House Republicans, seeing the heavy hand of a too-big government, beg to differ. They have voted to cut the IRS budget by $600 million this year and more in 2012.

The IRS has dramatically increased its pursuit of tax cheats in the last decade: Audits are up, property liens are up, and asset seizures are way up. President Obama and Democrats in Congress see stepped-up enforcement as a means to narrow the nation's budget deficit without raising tax rates or cutting popular spending programs.

"It makes little sense to cut the agency that collects revenue," said Rep. Jose Serrano of New York, the top Democrat on the House subcommittee that oversees the IRS budget.

IRS Commissioner Doug Shulman told the committee Tuesday that the Republicans' proposed $600 million cut in this year's budget would result in the IRS' collecting $4 billion less through tax-enforcement programs.

The Senate, controlled by Democrats, is unlikely to approve that large a cut.
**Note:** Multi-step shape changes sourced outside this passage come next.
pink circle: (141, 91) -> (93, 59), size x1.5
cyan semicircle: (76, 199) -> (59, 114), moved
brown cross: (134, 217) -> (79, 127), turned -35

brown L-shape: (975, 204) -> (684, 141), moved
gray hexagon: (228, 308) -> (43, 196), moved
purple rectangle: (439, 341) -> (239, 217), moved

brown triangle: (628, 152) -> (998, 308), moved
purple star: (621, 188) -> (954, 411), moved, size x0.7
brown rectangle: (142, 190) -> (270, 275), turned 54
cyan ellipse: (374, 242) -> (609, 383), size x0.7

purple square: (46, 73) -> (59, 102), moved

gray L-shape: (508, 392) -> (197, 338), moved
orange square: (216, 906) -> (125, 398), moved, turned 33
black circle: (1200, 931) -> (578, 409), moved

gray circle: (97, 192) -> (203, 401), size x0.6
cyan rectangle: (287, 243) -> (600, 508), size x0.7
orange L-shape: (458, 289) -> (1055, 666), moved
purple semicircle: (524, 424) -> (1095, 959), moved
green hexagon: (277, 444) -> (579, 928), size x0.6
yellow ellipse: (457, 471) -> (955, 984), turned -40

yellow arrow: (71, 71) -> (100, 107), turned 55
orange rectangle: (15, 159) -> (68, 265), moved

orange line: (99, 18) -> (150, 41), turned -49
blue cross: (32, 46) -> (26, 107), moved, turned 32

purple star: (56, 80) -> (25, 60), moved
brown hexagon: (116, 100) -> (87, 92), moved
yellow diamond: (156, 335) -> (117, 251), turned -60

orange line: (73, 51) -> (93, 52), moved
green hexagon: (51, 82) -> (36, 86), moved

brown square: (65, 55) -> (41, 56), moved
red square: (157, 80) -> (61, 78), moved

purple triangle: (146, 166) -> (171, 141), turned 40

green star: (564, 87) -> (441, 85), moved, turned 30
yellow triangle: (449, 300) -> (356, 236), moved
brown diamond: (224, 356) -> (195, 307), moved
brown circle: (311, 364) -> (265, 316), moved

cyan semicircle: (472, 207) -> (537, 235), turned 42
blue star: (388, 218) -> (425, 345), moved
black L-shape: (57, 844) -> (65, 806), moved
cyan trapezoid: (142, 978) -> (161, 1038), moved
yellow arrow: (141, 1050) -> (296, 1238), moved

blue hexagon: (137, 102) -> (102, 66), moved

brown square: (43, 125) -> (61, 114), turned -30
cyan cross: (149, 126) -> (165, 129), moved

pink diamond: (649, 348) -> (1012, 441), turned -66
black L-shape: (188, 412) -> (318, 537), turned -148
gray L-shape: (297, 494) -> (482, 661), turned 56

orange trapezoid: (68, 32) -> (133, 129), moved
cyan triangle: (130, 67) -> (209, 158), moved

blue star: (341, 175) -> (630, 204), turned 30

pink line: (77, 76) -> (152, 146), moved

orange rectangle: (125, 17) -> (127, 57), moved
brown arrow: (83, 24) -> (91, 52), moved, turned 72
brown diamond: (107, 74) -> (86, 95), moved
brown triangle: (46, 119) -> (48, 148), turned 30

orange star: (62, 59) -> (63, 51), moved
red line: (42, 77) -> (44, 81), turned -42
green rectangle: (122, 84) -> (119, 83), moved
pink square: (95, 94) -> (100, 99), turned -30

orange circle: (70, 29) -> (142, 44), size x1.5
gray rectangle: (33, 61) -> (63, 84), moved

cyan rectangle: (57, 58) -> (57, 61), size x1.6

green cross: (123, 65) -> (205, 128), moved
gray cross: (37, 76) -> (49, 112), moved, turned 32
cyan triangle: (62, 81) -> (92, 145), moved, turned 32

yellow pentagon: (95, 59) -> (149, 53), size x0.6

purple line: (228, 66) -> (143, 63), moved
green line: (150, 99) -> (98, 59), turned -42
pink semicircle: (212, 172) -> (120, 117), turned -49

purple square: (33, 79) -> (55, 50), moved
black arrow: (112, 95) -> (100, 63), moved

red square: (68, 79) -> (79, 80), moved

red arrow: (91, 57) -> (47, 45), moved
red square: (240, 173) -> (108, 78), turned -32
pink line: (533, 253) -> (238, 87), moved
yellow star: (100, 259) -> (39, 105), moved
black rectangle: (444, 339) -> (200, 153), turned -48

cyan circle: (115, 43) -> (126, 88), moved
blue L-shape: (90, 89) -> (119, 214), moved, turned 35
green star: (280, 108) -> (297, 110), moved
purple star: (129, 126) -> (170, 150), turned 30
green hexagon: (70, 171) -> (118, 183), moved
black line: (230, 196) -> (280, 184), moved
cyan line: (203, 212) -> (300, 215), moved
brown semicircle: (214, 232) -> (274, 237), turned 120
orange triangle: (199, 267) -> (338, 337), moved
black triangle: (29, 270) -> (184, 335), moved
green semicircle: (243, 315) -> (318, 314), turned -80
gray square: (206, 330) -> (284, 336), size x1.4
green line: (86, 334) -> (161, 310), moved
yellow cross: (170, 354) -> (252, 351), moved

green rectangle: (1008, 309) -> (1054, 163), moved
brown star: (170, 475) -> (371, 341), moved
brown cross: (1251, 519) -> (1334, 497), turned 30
But given the political climate on Capitol Hill, Obama's plan to increase IRS spending is unlikely to pass, either.

Obama has increased the IRS budget by 10 percent since he took office in 2009, to nearly $12.5 billion. The president's budget proposal for 2012 would increase IRS spending by an additional 9 percent - adding 5,100 employees.

Republicans view the IRS as an ideal target in their promise to reduce government spending, in part because the agency will play a big role in implementing Obama's new health-care law.

If the law survives court challenges, the IRS would administer tax credits for businesses that provide health insurance to employees, as well as credits to help individuals pay for coverage. The agency also is tasked with enforcing the mandate that most Americans buy health insurance, starting in 2014.